3. Description Botanique et Matière Première :
- Variété : Pour la production de thé rouge, différentes variétés de théier (Camellia sinensis) sont utilisées. En Chine, les variétés à petites et grandes feuilles sont populaires, notamment :
- Yunnan Da Ye Zhong (云南大叶种, Yúnnán Dàyèzhǒng) : Variété à grandes feuilles de la province du Yunnan, utilisée pour la production des Dian Hong.
- Qi Men Zhong (祁门种, Qímén Zhǒng) : Variété à petites feuilles, utilisée pour la production du célèbre Qi Men Hong Cha.
- Zheng Shan Xiao Zhong (正山小种, Zhèng Shān Xiǎo Zhǒng) : Variété à petites feuilles, utilisée pour la production du Lapsang Souchong.
- Fuding Da Bai Cha (福鼎大白茶, Fúdǐng Dàbáichá) : Utilisée au Fujian, notamment pour la production du thé rouge Bai Lin Gongfu.
- Ying Hong №9 (英红9号, Yīng Hóng 9) : Variété spécialement développée pour la production de thé rouge dans la province du Guangdong.
- Variété d’Assam (Camellia sinensis var. assamica) : Variété à grandes feuilles, largement utilisée en Inde, au Sri Lanka et en Afrique.
- Récolte : Le moment de la récolte dépend de la région et de la variété spécifique de thé. La récolte de printemps est généralement considérée comme la plus précieuse.
- Standard de récolte : Peut varier des tendres bourgeons et un à deux feuilles supérieures aux feuilles plus matures (3-4 feuilles et plus).
- Exigences pour la matière première : Dépendent de la qualité du thé. Pour les variétés d’élite, seuls les jeunes bourgeons et feuilles non endommagés sont utilisés.
4. Terroir et Particularités de Culture :
- Régions : Le thé rouge est cultivé dans de nombreuses régions de Chine, ainsi qu’en Inde, au Sri Lanka, en Afrique, au Népal, au Vietnam et dans d’autres pays. Chaque région a ses particularités de terroir qui influencent le goût et l’arôme du thé.
- Altitude de croissance : Varie des plantations de plaine aux zones de haute montagne (plus de 2000 mètres).
- Sols : Divers, mais généralement fertiles, bien drainés.
- Climat : Dépend de la région. La plupart des régions de production de thé rouge ont un climat subtropical ou tropical avec une humidité élevée et des précipitations abondantes.
5. Technologie de Production :
La technologie de production du thé rouge comprend les étapes principales suivantes :
- Récolte (采摘 - cǎi zhāi) : Décrite ci-dessus, effectuée manuellement ou mécaniquement.
- Flétrissage (萎凋 - wěidiāo) : Les feuilles récoltées sont étalées en couche mince à l’air libre (flétrissage au soleil ou à l’ombre) ou dans un local bien ventilé. Cette étape peut durer de quelques heures à un jour ou plus, selon les conditions météorologiques, le type de matière première et le résultat souhaité. L’objectif est d’éliminer une partie importante de l’humidité des feuilles (jusqu’à 50-70% et plus), de les rendre plus souples et élastiques, ainsi que de déclencher le processus de fermentation.

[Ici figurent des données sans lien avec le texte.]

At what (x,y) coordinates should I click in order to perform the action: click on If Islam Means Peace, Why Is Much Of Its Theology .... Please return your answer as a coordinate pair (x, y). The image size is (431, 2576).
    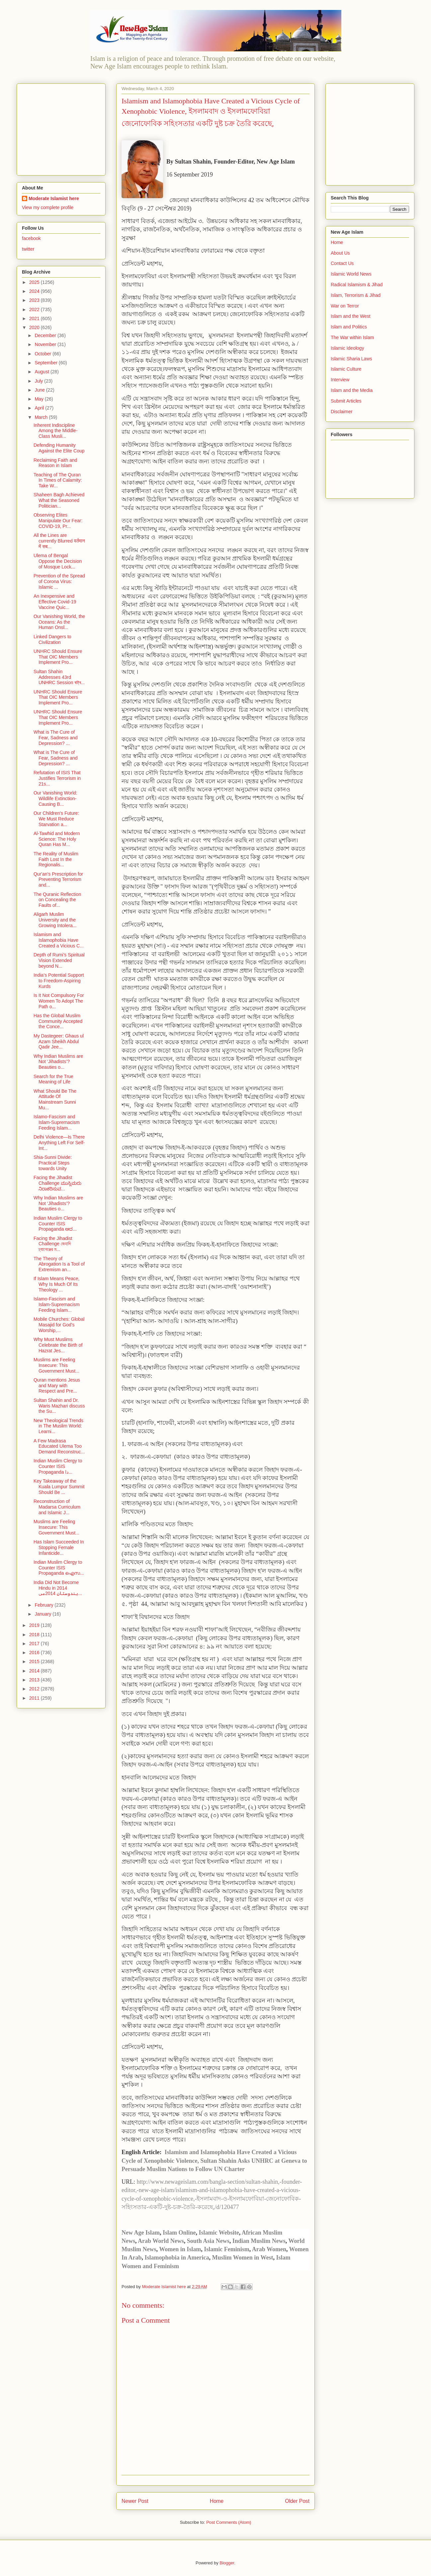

- Roulage (揉捻 - róuniǎn) : Les feuilles flétries sont roulées manuellement ou à l’aide de machines spéciales (rouleuses). Le roulage détruit la structure cellulaire des feuilles, libère le jus contenant des enzymes et autres substances, et favorise la fermentation ultérieure. La forme du roulage peut être différente (longitudinale, spiralée, en forme de boules, etc.) et dépend du type spécifique de thé.
- Fermentation (oxydation complète) (发酵 - fājiào) : Étape clé dans la production du thé rouge. Les feuilles roulées sont étalées dans des locaux spéciaux avec température contrôlée (20-30°C) et humidité (90-95%), où elles subissent un processus d’oxydation complète. La fermentation dure de quelques heures à un jour, selon la variété de thé, la température, l’humidité et le degré de fermentation souhaité. Pendant la fermentation, les feuilles acquièrent une couleur rouge-brun caractéristique, et le goût et l’arôme du thé se forment. C’est à cette étape que les catéchines s’oxydent en théaflavines et théarubigines. Le maître doit contrôler soigneusement la température, l’humidité et le temps de fermentation pour obtenir un résultat optimal.
- Séchage (烘干 - hōnggān) : Le thé est séché pour arrêter la fermentation, éliminer l’humidité (réduire sa teneur à 3-6%) et fixer la forme, le goût et l’arôme du thé. Le séchage peut être effectué en plusieurs étapes, à différentes températures (généralement 80-120°C), dans des armoires de séchage spéciales, au soleil ou au-dessus de charbons.
- Tri (分级 - fēnjí) : Le thé fini est trié par taille, forme et qualité, séparant les tips (bourgeons), les feuilles entières, les feuilles brisées et la poussière de thé. Pour certaines variétés (par exemple, pour le Jin Jun Mei), les bourgeons peuvent être séparés et vendus comme une variété distincte, plus chère.
6. Caractéristiques Organoleptiques :
- Aspect de la feuille sèche : La forme, la taille et la couleur des feuilles dépendent de la variété spécifique de thé rouge. Elles peuvent être roulées à différents degrés (longitudinalement, en spirale, en forme de “sourcils”), ou coupées (comme dans le cas du thé granulé). La couleur varie du brun foncé au noir, souvent avec des inclusions dorées ou rousses (tips).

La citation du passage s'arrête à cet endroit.